Unusually, I had occasion just before Christmas to attend services in both Holy Rood and Westminster Cathedral giving me a chance to compare and contrast. As well as their relative levels of completrness, the striking difference between the two is their contrasting styles, the one Gothic Revival the other Byzantine. The one thing that does unite them visually is that each has a dramatic Rood cross dominating the nave.

I am curious as to whether that is a common theme in Bentley's churches. And I wonder too why Bentley, who seems to be considered an important gothic revival architect designed so few complete churches, and why his most famous one is in a completely different style.

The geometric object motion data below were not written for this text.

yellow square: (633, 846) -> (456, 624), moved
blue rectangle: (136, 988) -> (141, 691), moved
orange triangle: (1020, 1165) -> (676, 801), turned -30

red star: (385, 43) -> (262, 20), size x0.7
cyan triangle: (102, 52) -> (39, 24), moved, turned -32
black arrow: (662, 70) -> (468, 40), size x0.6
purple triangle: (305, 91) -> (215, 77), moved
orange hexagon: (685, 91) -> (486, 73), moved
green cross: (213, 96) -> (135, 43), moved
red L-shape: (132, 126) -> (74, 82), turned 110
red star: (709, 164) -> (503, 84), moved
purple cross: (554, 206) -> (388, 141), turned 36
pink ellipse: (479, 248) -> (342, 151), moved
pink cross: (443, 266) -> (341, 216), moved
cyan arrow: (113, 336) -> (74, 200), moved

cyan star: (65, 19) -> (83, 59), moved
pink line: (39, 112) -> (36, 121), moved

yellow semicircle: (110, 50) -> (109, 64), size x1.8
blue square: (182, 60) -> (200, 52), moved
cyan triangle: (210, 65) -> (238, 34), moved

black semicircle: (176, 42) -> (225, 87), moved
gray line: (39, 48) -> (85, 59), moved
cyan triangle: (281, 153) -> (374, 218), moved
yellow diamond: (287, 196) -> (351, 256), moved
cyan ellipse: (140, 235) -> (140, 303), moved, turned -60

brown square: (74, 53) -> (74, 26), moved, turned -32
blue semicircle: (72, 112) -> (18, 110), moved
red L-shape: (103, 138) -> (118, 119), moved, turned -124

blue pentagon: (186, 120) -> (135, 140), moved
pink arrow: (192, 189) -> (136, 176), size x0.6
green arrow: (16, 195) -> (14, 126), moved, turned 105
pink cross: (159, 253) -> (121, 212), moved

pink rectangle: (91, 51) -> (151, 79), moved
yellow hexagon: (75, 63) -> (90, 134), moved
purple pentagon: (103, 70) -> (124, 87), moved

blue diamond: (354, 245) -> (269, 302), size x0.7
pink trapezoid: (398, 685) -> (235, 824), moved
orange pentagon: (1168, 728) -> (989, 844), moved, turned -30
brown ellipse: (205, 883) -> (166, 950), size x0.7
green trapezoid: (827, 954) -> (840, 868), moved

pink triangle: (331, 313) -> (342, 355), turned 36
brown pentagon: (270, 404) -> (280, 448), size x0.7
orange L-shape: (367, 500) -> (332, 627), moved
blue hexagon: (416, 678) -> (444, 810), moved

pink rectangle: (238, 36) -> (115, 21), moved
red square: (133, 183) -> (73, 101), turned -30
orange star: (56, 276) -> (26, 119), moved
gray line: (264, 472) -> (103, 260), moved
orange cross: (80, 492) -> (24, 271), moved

Answers to such questions can be hard to find, but I see that since I last pondered them at all, Historic England and Liverpool University Press have published a biography of Bentley by Peter Howell, which might enlighten me. Yet it's just after Christmas, when more books that remain unread came into my possession. And its price of over £30 is that little bit more than I like to pay for a book I don't actually need. So it will have to wait while I monitor its price on various websites and hope I can swoop in for a bargain. In the meantime I will have to remain curious and wait for my answers.

Friday, December 29, 2023

My December listening: 'Albion' by Harp

I became a supporter of the Texan retro-folk-prog-rock band Midlake about the time of their 2006 breakthrough album The trials of Van Occupanther when one of its tracks was included in one of the sampler CDs that came with the much-missed Word magazine.

It was described as drawing on 1970s soft-rock, but it to me it felt more a Fairport Convention/Strawbs/Stackridge kind of thing. So I was a little surprised when reviewers commented that their follow-up The courage of others was a move in the direction of British folk-rock. While there had been a certain evolution, it seemed to me they had always been there or thereabouts.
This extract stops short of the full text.